En temps normal, l’exposition à un stress conduit le corps à réagir en nous apportant un surcroît d’énergie (en envoyant plus de glucose aux muscles), en augmentant les battements du cœur, la tension artérielle et la respiration afin d’oxygéner les muscles au plus vite. Les vaisseaux sanguins se contractent et le processus de coagulation est lancé afin que trop de sang ne soit pas perdu en cas de blessure. Ces réactions physiques font partie de notre “kit de survie” naturel, qui s’enclenche en cas de danger. Mais, une fois le danger disparu, tous les paramètres reviennent à la normale.

 

Un changement radical de culture

 

Or chez les gens qui sont soumis à un stress permanent, ce mécanisme ne se met jamais en veille : la glycémie est en roue libre, la tension artérielle élevée augmente les risques de caillots sanguins, la libido est en berne et le système immunitaire est soumis à rude épreuve. Une exposition prolongée aux hormones du stress peut également avoir d’autres effets délétères. Elle peut même altérer la structure des neurones et leurs connections, ce qui peut avoir ensuite un impact sur le comportement et modifier l’équilibre hormonal.

 

Bien que la santé suive un gradient social, au-delà d’un certain seuil de richesse, les bénéfices en matière de santé restent stables. “La différence d’espérance de vie entre quelqu’un qui gagne 1 million de dollars et quelqu’un qui en gagne 2 millions est infime, explique Michael Marmot. Les bénéfices de l’argent en matière de santé ne peuvent se décupler à l’infini.”

 

L’accumulation des millions ne devrait donc pas permettre aux 1 % de vivre encore plus longtemps.

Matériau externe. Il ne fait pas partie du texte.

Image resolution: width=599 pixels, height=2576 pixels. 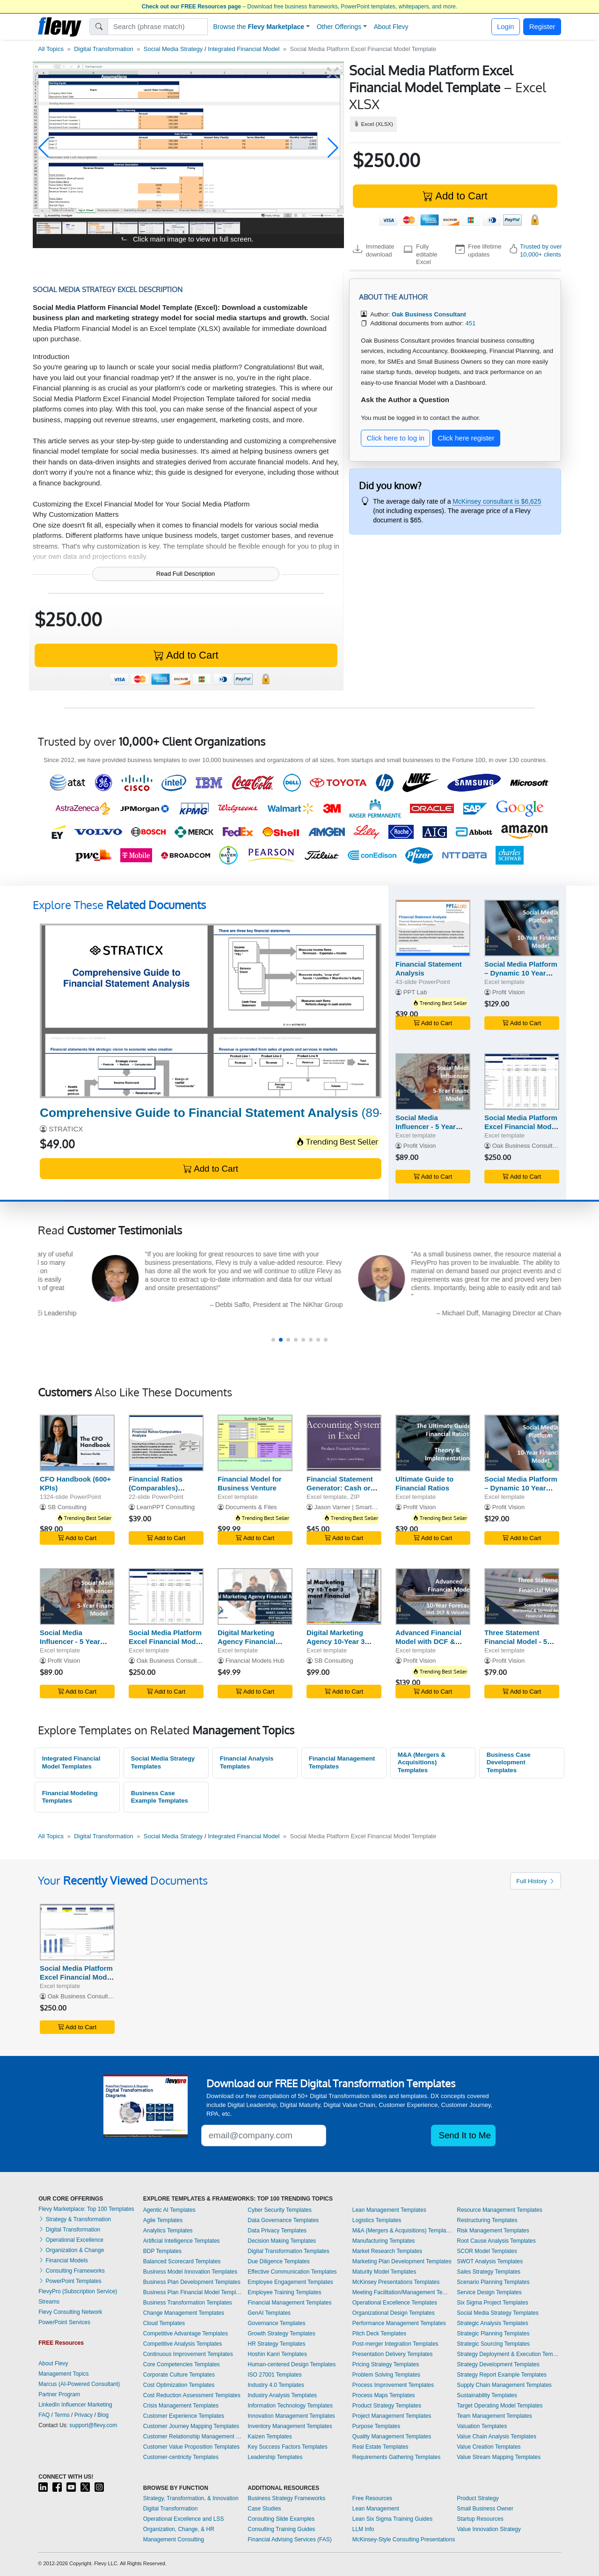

En revanche, une légère augmentation générale de revenu pourrait permettre à une bonne partie de la population d’être en meilleure santé.

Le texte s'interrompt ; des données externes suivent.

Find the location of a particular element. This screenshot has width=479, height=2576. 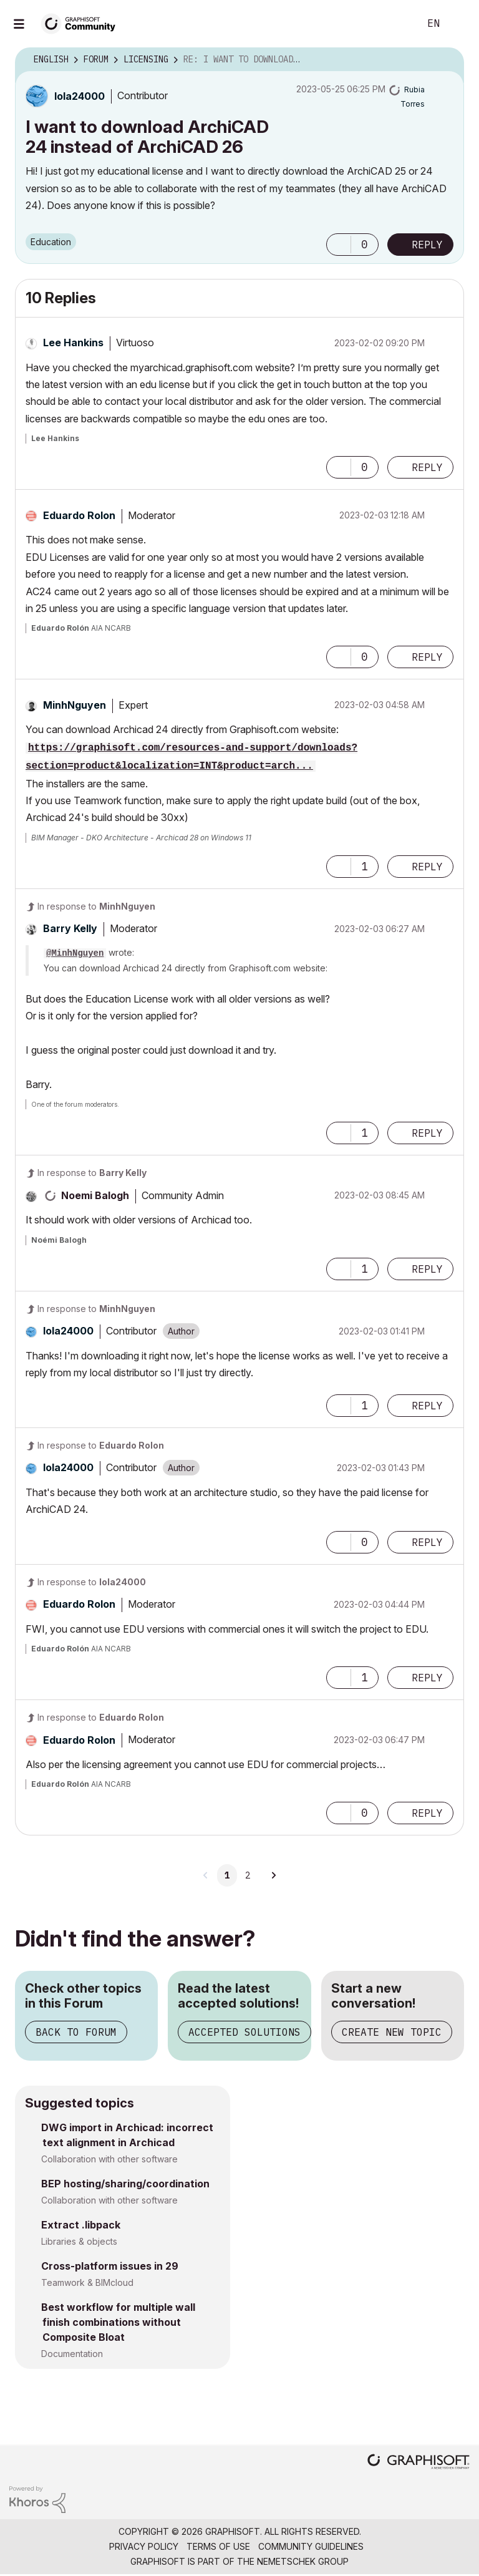 Libraries & objects is located at coordinates (79, 2241).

Les mesures à mettre en œuvre sont donc des plus logiques… mais des plus délicates d’un point de vue politique : une meilleure répartition des richesses permettrait d’augmenter l’espérance de vie des êtres humains à l’échelle nationale et internationale. Mais, à moins d’un changement radical dans la culture politique occidentale, cette éventualité est peu probable.

 

Ces derniers temps, les gouvernements, quelles que soient leurs orientations politiques, ont eu une responsabilité dans le creusement des inégalités.

 

Alors que l’écart entre les personnes les plus riches et les autres ne cesse de se creuser, le problème de l’inégalité n’est pas près de disparaître. Et à mesure que les preuves s’accumulent, on comprend mieux les dommages causés par les inégalités à la santé, l’estime de soi, l’intégration sociale et le pouvoir de décider de sa propre vie. Comme on dit, savoir, c’est pouvoir – en particulier quand le savoir se trouve entre les mains de 99 % de la population.